2. It would have been 16 years that I have worked here at the end of September which would mean I am entitled to two and a half weeks pay per year (this would be an increase of almost £5000 to my redundancy pay and would really help us out) Should I take the normal redundancy and try to delay things until after the date by which I would officially have been there 16 years?

Sorry, I know this is a rambling post and I'm probably not explaining myself very well but hopefully someone can help.


OP’s posts: |
JontyDoggle37 Fri 27-Jul-18 19:43:57

1. Full 15 years
2. I would go for voluntary redundancy and negotiate to get this year included if it isn’t already, especially as by the time they get done, it probably will be nearly that date anyway.

flowery Fri 27-Jul-18 19:56:59

1. Probably 15 years but without seeing the wording of the policy no one here will be able to tell you for definite.
2. Yes as pp said, negotiate to get this year included.

BicycleMadeForTwo Fri 27-Jul-18 19:59:50

Thank you, even knowing it should be the full 15 years really helps until I can speak to my Union rep next week. Really appreciate the replies. I'll hopefully try my best to negotiate over the sake of 2 months - fingers crossed!

OP’s posts: |
daisychain01 Sat 28-Jul-18 04:04:49

Definitely refer to the company's redundancy policy. It would normally be paid on the basis of unbroken full years' service, just as an example of how the policy might be worded.

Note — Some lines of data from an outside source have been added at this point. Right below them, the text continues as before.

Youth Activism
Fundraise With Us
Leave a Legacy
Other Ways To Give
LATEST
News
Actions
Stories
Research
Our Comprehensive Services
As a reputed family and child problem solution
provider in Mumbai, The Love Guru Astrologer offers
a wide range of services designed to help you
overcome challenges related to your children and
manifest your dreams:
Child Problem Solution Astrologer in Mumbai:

Definitely negotiate, get your union rep to argue for your redundancy up to the anniversary of your start date - it would be shabby of them to try and wriggle out of this year, when you are approx 11/12ths through the year if your original start date was in Sept.

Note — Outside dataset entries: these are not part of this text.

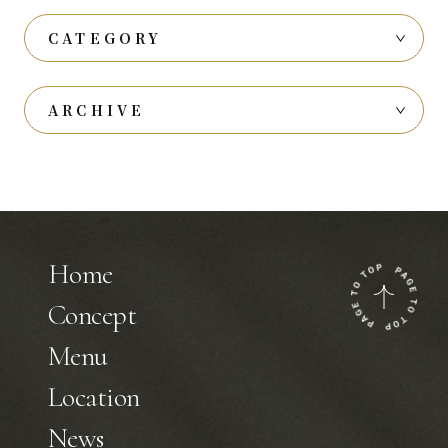
CATEGORY
ARCHIVE
Home
Concept
Menu
Location
News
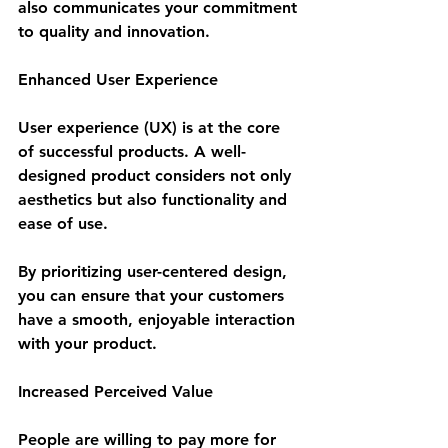
also communicates your commitment 
to quality and innovation.
Enhanced User Experience
User experience (UX) is at the core 
of successful products. A well-
designed product considers not only 
aesthetics but also functionality and 
ease of use. 
By prioritizing user-centered design, 
you can ensure that your customers 
have a smooth, enjoyable interaction 
with your product.
Increased Perceived Value
People are willing to pay more for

BicycleMadeForTwo Sat 28-Jul-18 16:01:13

Thank you. I’m hoping for an easy life all round they’ll agree. Appreciate the help!

OP’s posts: |
EBearhug Mon 30-Jul-18 01:06:52

Do check the policy - those who volunteer with us get less of a package than those who don't volunteer, according to rumour.

Why was there discussion about you possibly not being eligible?

maxelly Mon 30-Jul-18 14:14:40

Others have answered your questions above, but just to quickly cover the difference between voluntary and 'normal' or compulsory redundancy.

It would be absolutely normal for voluntary redundancy to be more financially advantageous than normal/compulsory redundancy, in order to incentivise applications, although in some organisations the package will be the same, which is why it's important to understand your organisation's policy.

Voluntary redundancy means that your employer does not have to 'select' you for redundancy as you are agreeing to be selected, which usually means you would not be able to claim you were unfairly dismissed. If you are planning on challenging the fairness of the overall process or your specific selection for redundancy, the fact you volunteered would certainly count against you and make any claim difficult to pursue.

Voluntary redundancy may mean your employer applies a shorter notice period than your contractual notice - again check and ensure you calculate any lost earnings/period of unemployment into your financial calculations and subsequent negotiations.

Voluntary redundancy usually means the employer will cease looking for suitable alternative employment for you (as they are otherwise obliged to do) and will usually remove your right to apply for internal roles and to any other career support they are putting in place. So if your best outcome is another role within the company voluntary redundancy is not the way to go.

Otherwise there's little practical difference between the two. If you are planning on making a claim for loss of income on any insurance policies you may want to check whether it will pay out in the event of you taking voluntary redundancy. Some kinds of benefits can be affected too.